▼▼▼

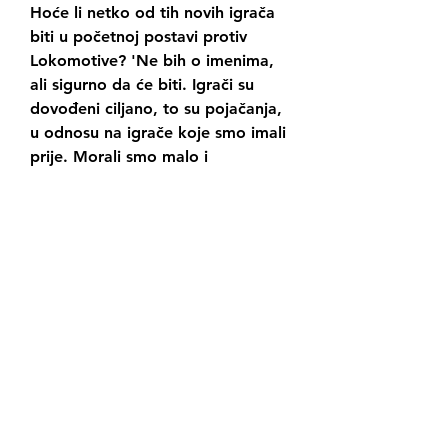
Hoće li netko od tih novih igrača 
biti u početnoj postavi protiv 
Lokomotive? 'Ne bih o imenima, 
ali sigurno da će biti. Igrači su 
dovođeni ciljano, to su pojačanja, 
u odnosu na igrače koje smo imali 
prije. Morali smo malo i 
'provjetriti' svlačionicu, jer bilo je 
previše igrača za kvalitetno raditi. 
Neki su otišli na posudbe, neki 
promijenili klub posve'. Kako 
protiv Lokomotive? Ona je u 
prošlom kolu upisala prvu 
pobjedu, uz tri remija? 'Oni jesu 
upisali tu pobjedu, mi nismo. Ali 
nadamo se da ćemo to napraviti u 
petak u Kranjčevićevoj.
Rudeš će nam u svakom slučaju 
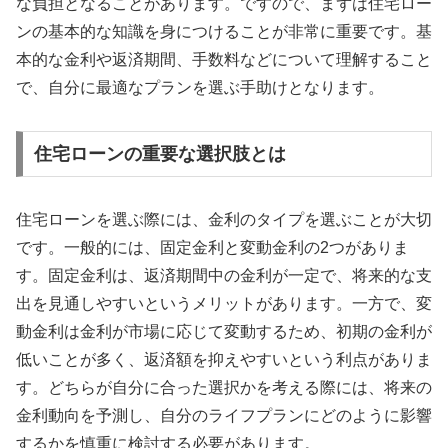
な負担となることがあります。ですので、まずは住宅ロー
ンの基本的な知識を身につけることが非常に重要です。基
本的な金利や返済期間、手数料などについて理解すること
で、自分に最適なプランを選ぶ手助けとなります。
住宅ローンの重要な選択肢とは
住宅ローンを選ぶ際には、金利のタイプを選ぶことが大切
です。一般的には、固定金利と変動金利の2つがありま
す。固定金利は、返済期間中の金利が一定で、将来的な支
出を見通しやすいというメリットがあります。一方で、変
動金利は金利が市場に応じて変動するため、初期の金利が
低いことが多く、返済額を抑えやすいという利点がありま
す。どちらが自分に合った選択かを考える際には、将来の
金利動向を予測し、自分のライフプランにどのように影響
するかを慎重に検討する必要があります。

▲▲▲

Identify the lines in the entries above that contain "Lokomotive", then copy them out.

**Exercise output:**
Lokomotive? 'Ne bih o imenima, 
protiv Lokomotive? Ona je u 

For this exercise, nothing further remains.